### TASK DIRECTIONS
Return the whole listing exactly, omitting the pictures.

☆ ☆ ☆ ☆ ☆

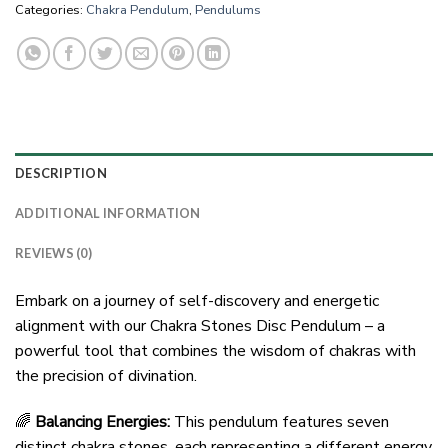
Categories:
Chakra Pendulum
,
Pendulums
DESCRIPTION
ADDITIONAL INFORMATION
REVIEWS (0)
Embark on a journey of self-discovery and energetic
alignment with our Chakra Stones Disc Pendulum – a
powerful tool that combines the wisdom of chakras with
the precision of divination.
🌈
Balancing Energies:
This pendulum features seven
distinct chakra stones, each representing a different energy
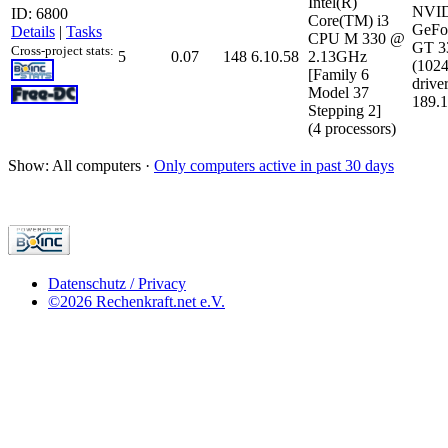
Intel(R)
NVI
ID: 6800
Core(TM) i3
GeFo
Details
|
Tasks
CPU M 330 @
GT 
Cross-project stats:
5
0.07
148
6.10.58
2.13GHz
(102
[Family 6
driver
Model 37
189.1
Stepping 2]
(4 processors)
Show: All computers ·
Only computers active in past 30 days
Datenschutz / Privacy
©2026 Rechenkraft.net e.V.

☆ ☆ ☆ ☆ ☆

### RESPONSE TO THE TASK
Categories:
Chakra Pendulum
,
Pendulums
DESCRIPTION
ADDITIONAL INFORMATION
REVIEWS (0)
Embark on a journey of self-discovery and energetic
alignment with our Chakra Stones Disc Pendulum – a
powerful tool that combines the wisdom of chakras with
the precision of divination.
🌈
Balancing Energies:
This pendulum features seven
distinct chakra stones, each representing a different energy
Intel(R)
NVI
ID: 6800
Core(TM) i3
GeFo
Details
|
Tasks
CPU M 330 @
GT 
Cross-project stats:
5
0.07
148
6.10.58
2.13GHz
(102
[Family 6
driver
Model 37
189.1
Stepping 2]
(4 processors)
Show: All computers ·
Only computers active in past 30 days
Datenschutz / Privacy
©2026 Rechenkraft.net e.V.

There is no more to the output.